Dalessandro's Steaks

Because the other two are in South Philly, if you live on the other side of town or in the suburbs like me, Dalessandro’s is the place you will most likely pick.  So I patronize them way more than John's or Angelo's and I am never disappointed.  They use an Amoroso roll because as I mentioned earlier, Sarcone's only delivers rolls to South Philly.  What they do better than everyone though is their onions.  You know I am an onion guy, and they master the art of cooking them to the right consistency.
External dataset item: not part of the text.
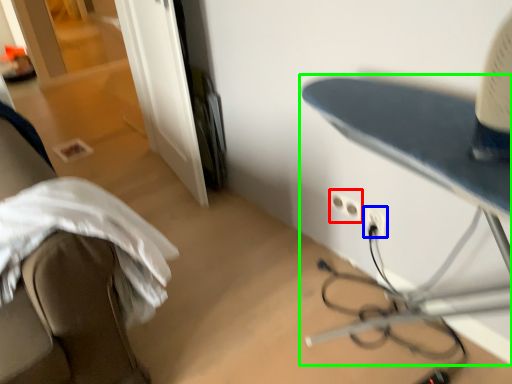 Question: Considering the real-world distances, which object is farthest from electric outlet (highlighted by a red box)? electric outlet (highlighted by a blue box) or table (highlighted by a green box)?

Choices:
 (A) electric outlet
 (B) table

Answer: (B) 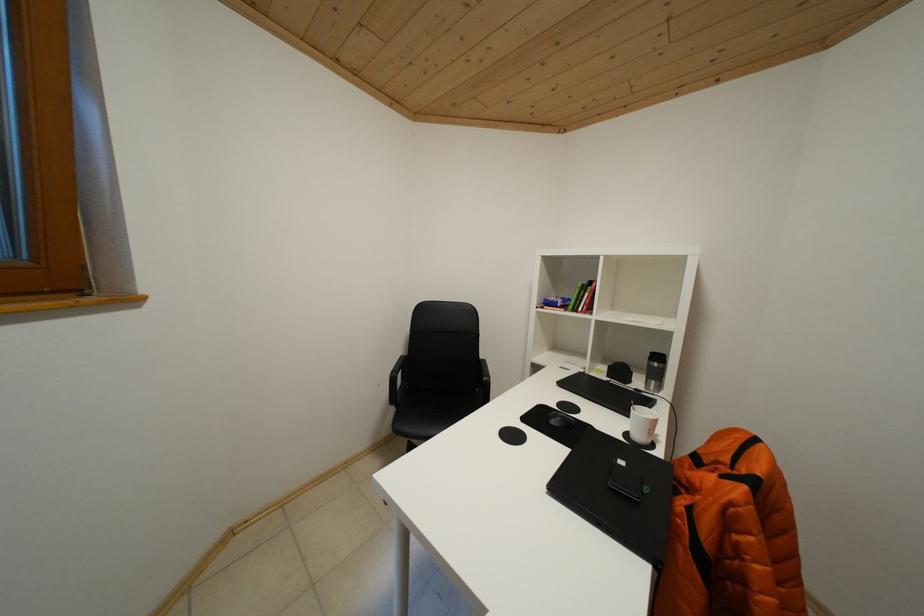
Here are some other places you will enjoy in no particular order.  If you see an asterisk next to their name it means they do a creative spin on the cheesesteak, so if you are a first-timer I would not recommend that being your authentic experience.  Some use creative cheeses or a totally different type of roll (I know that's a sin, but t works on very rare occasions):


Part 4-B:  OTHER QUALITY PLACES (In no particular order)

Cafe Carmela







Gooey Louie's



Cosmi's Deli

Oh Brother Philly




*Woodrow Sandwich Shop

*Donkey Place


*Mike's BBQ

*Barclay Prime


The names below are very popular but are not included because they are just not good, despite them being tourist traps.  Do not go to these places.  If you just have to do the tourist thing and go to Pat's and Geno's (They are across the street from each other) go ahead and take pics.  Yes, that's where the cheesesteaks were invented so, have the photo op.


Tony Luke's




I hope this was educational and remember, neither I nor Dental Nachos is responsible for any weight gain you experience eating in Philadelphia!